Jairus Rhoades ‘22 only applied to three schools. “I think this was way too little for comfort, but I was originally planning on just applying to one,” Rhoades explained. “All of this is because I applied single choice early action, and applied to two other schools just to see if I could have more financial options. If I didn’t get into my early school, I probably would have applied to like 12 schools.”

Applicants may wonder whether to apply early action (EA), early decision (ED), or regular decision. Interviewees agreed that EA or ED increases your chance of acceptance, but ED comes with a much higher level of commitment. “Personally, I prefer EA because I wasn’t completely set on a school, so I didn’t want to be bonded to my early choice,” Alec Yueh ‘22 said. “However, if you are completely sure which school is your top choice institution, then I’d recommend doing ED.” All of those interviewed applied EA or ED and were happy they did.

The seniors also had suggestions about college research. They stressed the importance of looking beyond an institution’s statistics and finding the school that would be the best fit. Trisha Yamamoto ‘22 shared, “You can do all the research you want on websites, which you should, but you will never understand life as a student unless you talk to one. Think about your priorities and never settle, there are tons of colleges out there and you deserve the one that fits you. Don’t focus on a college’s popularity or prestige – nothing is better than the right fit.” Jonathan Wu ‘22 also suggested that potential applicants ask questions of alumni and those who live in the vicinity of the school to get a more accurate sense of the experience at the particular college.
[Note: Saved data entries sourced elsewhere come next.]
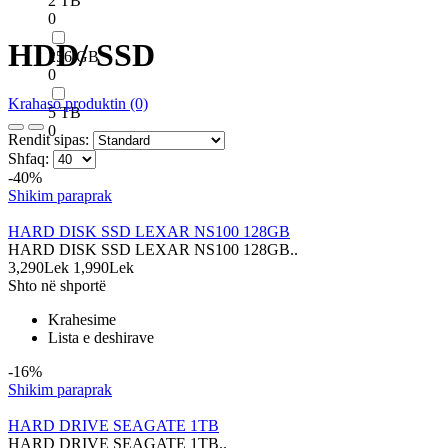
2 TB
0
HDD/ SSD
256 GB
0
Krahaso produktin (0)
5 TB
0
Rendit sipas:
Shfaq:
-40%
Shikim paraprak
HARD DISK SSD LEXAR NS100 128GB
HARD DISK SSD LEXAR NS100 128GB..
3,290Lek
1,990Lek
Shto në shportë
Krahesime
Lista e deshirave
-16%
Shikim paraprak
HARD DRIVE SEAGATE 1TB
HARD DRIVE SEAGATE 1TB..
Amidst an incredibly competitive admissions cycle, seniors also shared what they believed set their applications apart. “Essays!” Dong advised. “They are such a valuable part of your application because you have total control over how you present yourself to your admissions officer in your writing. I spent a lot of time crafting my essays, making sure they coalesced into one cohesive story that showcases the ‘real’ me.”
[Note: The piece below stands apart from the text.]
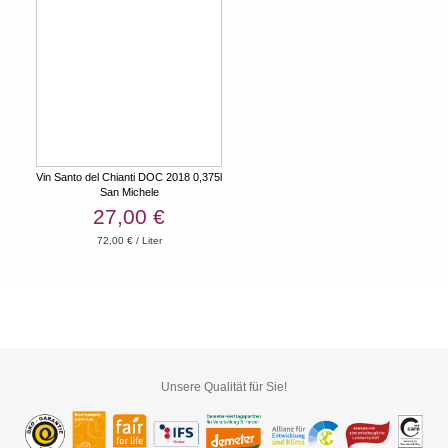
Vin Santo del Chianti DOC 2018 0,375l
San Michele
27,00 €
72,00 € / Liter
Unsere Qualität für Sie!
For Yueh, the answer was “​​a focused interest. I want to study political science, and a bunch of the activities and awards that I included were related to that. For example, I did an activity called the Critical Issues Forum that focused on facilitating discussions between students about nuclear disarmament. I emphasized this pretty hard since this was the field I applied to for college, and I think it demonstrated my passion for the topic.”

Seniors additionally emphasized the importance of starting the application process early to ensure that an adequate amount of time is allocated to essay writing. “I think you should finish your Common App essay and make a set list of schools by the end of summer,” Natalie Kaku ‘22 suggested. “I started working on my essays in August when I chose all my schools I wanted to apply to. I finished my applications the day they were due. I do not recommend that.”

Yueh agreed: “I started on my Common App essay over the summer going into my senior year and did the rest of my application when the school year started. I think it might be better to start a bit earlier than I did, especially if you are going to do EA/ED applications. That way, you can have a completed application early on and focus on revising essays when the deadlines get closer.”
Finally, seniors shared the most important thing they wish they had known before applying to colleges. “I wish I knew not to put colleges on a pedestal,” Yamamoto reflected. “I stressed so much about what I was going to do but it was only smooth sailing when I realized that while college is an important milestone, it is just part of my path. I can make great memories and have an amazing education anywhere, but I need to think about where I want to go and how I’m going to get there. I wish I could tell myself that there are opportunities everywhere, I just need to put in the work to get them. Getting into college is a huge accomplishment, but it does not by any means correlate to one’s self-worth.”